📝 Guest Post: Will Retrieval Augmented Generation (RAG) Be Killed by Long-Context LLMs?* | By The Digital Insider

Pursuing innovation and supremacy in AI shows no signs of slowing down. Google revealed Gemini 1.5, just months after the debut of Gemini, their large language model (LLM) capable of handling contexts spanning up to an impressive 10 million tokens. Simultaneously, OpenAI has taken the stage with Sora, a robust text-to-video model celebrated for its captivating visual effects. The face-off of these two cutting-edge technologies has sparked discussions about the future of AI, especially the role and potential demise of Retrieval Augmented Generation (RAG).

Will Long-context LLMs Kill RAG?  

The RAG framework, incorporating a vector database, an LLM, and prompt-as-code, is a cutting-edge technology that seamlessly integrates external sources to enrich an LLM's knowledge base for precise and relevant answers. It is a proven solution that effectively addresses fundamental LLM challenges such as hallucinations and lacking domain-specific knowledge.

Witnessing Gemini's impressive performance in handling long contexts, some voices quickly predict RAG's demise. For example, in a review of Gemini 1.5 Pro on Twitter, Dr. Yao Fu boldly stated, "The 10M context kills RAG." 

Is this assertion true? From my perspective, the answer is “NO.” The development of the RAG technology has just begun and will continue to evolve. While Gemini excels in managing extended contexts, it grapples with persistent challenges encapsulated as the 4Vs: Velocity, Value, Volume, and Variety.

LLMs’ 4Vs Challenges

  • Velocity: Gemini faces hurdles in achieving sub second response times for extensive contexts, evidenced by a 30-second delay in responding to 360,000 contexts. Despite optimism about LLMs’ computational advancements, speedy responses at the sub second level when retrieving long contexts remain challenging for large transformer-based models.

  • Value: The value proposition of LLMs is undermined by the considerable inference costs associated with generating high-quality answers in long contexts. For example, retrieving 1 million tokens of datasets at a rate of $0.0015 per 1000 tokens could lead to substantial expenses, potentially amounting to $1.50 for a single request. This cost factor renders such high expenditures impractical for everyday utilization, posing a significant barrier to widespread adoption.

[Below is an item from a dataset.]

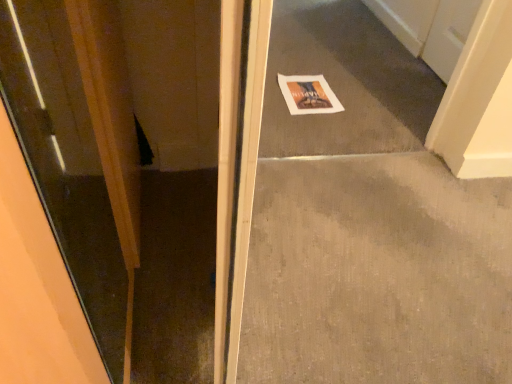 Question: Should I look upward or downward to see white paper at center?

Choices:
 (A) down
 (B) up

Answer: (B) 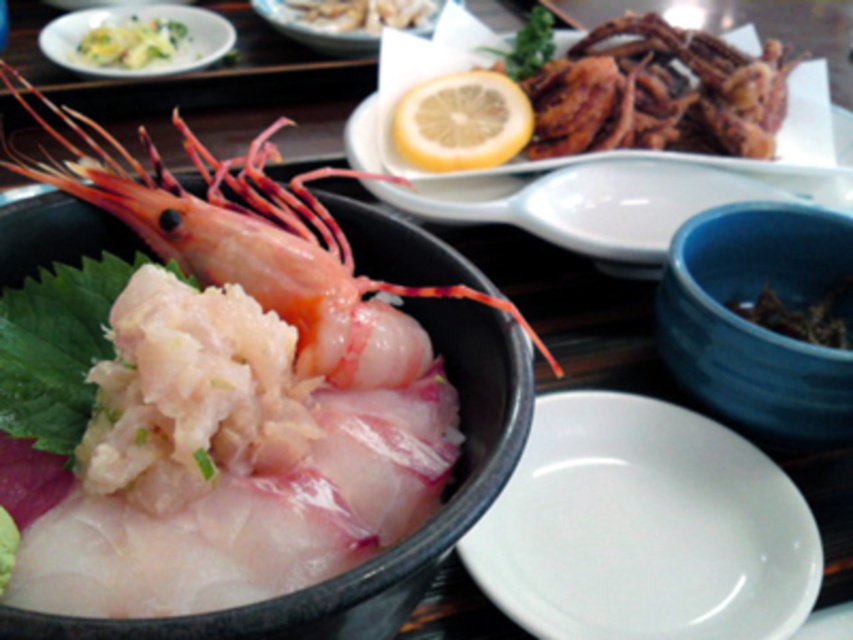 You are a food critic observing the seafood platter. You want to describe the spatial arrangement of the grilled squid at upper right and the yellow matte lemon at center. Which object is closer to you?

  • Volume: Despite its capability to handle a large context window of up to ten million tokens, Gemini's volume capacity is dwarfed when compared to the vastness of unstructured data. For instance, no LLM, including Gemini, can adequately accommodate the colossal scale of data found within the Google search index. Furthermore, private corporate data will have to stay within the confines of their owners, who may choose to use RAG, train their own models, or use a private LLM.

  • Variety: Real-world use cases involve not only unstructured data like lengthy texts, images, and videos but also a diverse range of structured data that may not be easily captured by an LLM for training purposes such as time-series data, graph data, and code changes. Streamlined data structures and retrieval algorithms are essential to process such varied data efficiently.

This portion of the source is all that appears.